What this changes in practice

Three operational shifts.

Every feature carries a transform tag in the feature library. "raw_close", "log_return", "atr_norm_mom_20d", "ma_diff_10_50_atr_normalized". The tag is part of the feature's identity. Two features with the same numerator and different transforms are two different features and get logged separately.

The feature audit pipeline runs in order: construct, ADF test, coverage check, rolling-variance check, retained-MI check against a baseline log return. A feature that passes the first three but loses MI relative to the baseline log return is a heavier transform than the data required, and the lighter transform replaces it.
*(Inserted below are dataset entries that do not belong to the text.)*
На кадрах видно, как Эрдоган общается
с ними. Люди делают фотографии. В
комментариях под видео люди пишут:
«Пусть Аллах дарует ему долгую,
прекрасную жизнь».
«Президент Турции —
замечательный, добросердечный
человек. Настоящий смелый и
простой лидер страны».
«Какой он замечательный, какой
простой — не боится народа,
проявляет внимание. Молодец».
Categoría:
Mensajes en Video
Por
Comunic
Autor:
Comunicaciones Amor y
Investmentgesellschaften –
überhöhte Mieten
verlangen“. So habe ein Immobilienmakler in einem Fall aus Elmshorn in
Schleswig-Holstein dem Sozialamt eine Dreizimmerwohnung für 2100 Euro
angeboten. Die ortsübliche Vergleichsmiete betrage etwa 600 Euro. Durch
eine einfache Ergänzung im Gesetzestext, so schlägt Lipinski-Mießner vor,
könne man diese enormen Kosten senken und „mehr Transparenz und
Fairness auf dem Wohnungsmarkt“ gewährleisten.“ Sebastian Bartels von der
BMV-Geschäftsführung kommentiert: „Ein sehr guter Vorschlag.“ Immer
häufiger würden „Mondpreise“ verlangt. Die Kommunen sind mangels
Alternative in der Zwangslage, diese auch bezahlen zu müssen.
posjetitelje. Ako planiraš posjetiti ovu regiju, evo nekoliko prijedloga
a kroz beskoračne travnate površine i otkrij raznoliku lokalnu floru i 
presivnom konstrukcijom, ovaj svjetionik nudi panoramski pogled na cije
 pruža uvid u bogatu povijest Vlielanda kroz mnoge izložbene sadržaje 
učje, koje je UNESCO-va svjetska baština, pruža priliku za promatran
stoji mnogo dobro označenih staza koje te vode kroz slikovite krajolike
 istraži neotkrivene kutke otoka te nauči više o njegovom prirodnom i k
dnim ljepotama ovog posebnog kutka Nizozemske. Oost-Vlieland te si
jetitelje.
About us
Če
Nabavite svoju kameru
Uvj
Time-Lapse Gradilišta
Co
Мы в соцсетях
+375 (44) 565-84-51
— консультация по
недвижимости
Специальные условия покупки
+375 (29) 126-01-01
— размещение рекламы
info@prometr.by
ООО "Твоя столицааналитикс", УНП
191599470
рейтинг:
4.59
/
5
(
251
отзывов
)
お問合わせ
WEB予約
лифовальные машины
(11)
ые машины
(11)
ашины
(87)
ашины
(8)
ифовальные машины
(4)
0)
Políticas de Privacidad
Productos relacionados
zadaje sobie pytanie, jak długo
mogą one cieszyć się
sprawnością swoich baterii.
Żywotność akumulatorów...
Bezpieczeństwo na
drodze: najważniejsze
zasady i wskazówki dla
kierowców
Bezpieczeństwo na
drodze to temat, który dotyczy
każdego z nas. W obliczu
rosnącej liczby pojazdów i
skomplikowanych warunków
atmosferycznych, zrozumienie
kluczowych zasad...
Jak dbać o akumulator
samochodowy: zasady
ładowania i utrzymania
The cross-instrument pool is built from features whose construction makes them comparable across instruments. Log returns and ATR-normalized differences are pool-eligible by construction. Same-instrument oscillators with absolute units (MA_10 − MA_50 in price units) are not pool-eligible until they are normalized. The pool eligibility tag lives in the feature library next to the transform tag.

KEY POINTS

  • Stationarizing a price-derived indicator costs information about the absolute level. The right transform is the lightest one that passes the diagnostics, not the heaviest.
  • Six transforms ranked by aggressiveness: log returns, oscillators of two prices, same-bar OHLC differences, direct variance scaling, ATR-normalized differences, forced centering by rolling median.
  • Log returns are the default baseline. ADF passes, coverage is near 100%, the construction absorbs proportional structure across instruments. Residual non-stationarity is variance only.
  • Oscillators built from two related prices (MA_n − MA_m, or X_t − X_{t-k}) are stationary in mean by construction when the lag separation is moderate. Large lag separations fail on trending instruments.
  • Same-bar OHLC differences (range, body, shadows) have structurally zero drift because both prices are recorded on the same bar. Variance still scales with price level and must be normalized separately.
  • Direct variance scaling divides by a long-window rolling IQR or standard deviation. IQR is preferred when the indicator has tails. The window must be much longer than the indicator's own lookback.
  • ATR normalization divides a price-unit difference by ATR over a long window. The result is unitless, comparable across instruments, and stationary in both mean and variance. The structural reason is the subject of the next article in this series.
  • Forced centering by a rolling median is the heaviest transform. Use only when lighter transforms fail and the absolute level is structurally uninformative. Most "needs forced centering" indicators are poorly designed.
  • Stationarize in two steps: mean first, variance second. Skipping the mean step leaves a drifting mean under stable variance. Skipping the variance step leaves volatility-regime contamination under a stable mean.
  • Three look-ahead anti-patterns: full-sample z-scoring (leaks test-set statistics), centered rolling windows (leaks future bars), in-sample re-fitting of cointegration hedge ratios. Every statistic used to define a feature must be computable from data strictly before the feature's timestamp.
  • On SPX 1990 to 2026, ATR-normalized 20-day momentum produces the highest retained MI (2.1 bits × 10^-3) of any tested transform, with 99% train-test coverage and ADF p = 0.00. Plain 20-day momentum has stationary mean but 78% coverage from variance drift, and forced centering passes diagnostics but discards more than half the signal of the ATR-normalized version.
  • Every feature carries a transform tag and a pool-eligibility tag in the feature library. Two features with the same numerator and different transforms are different features and are logged separately.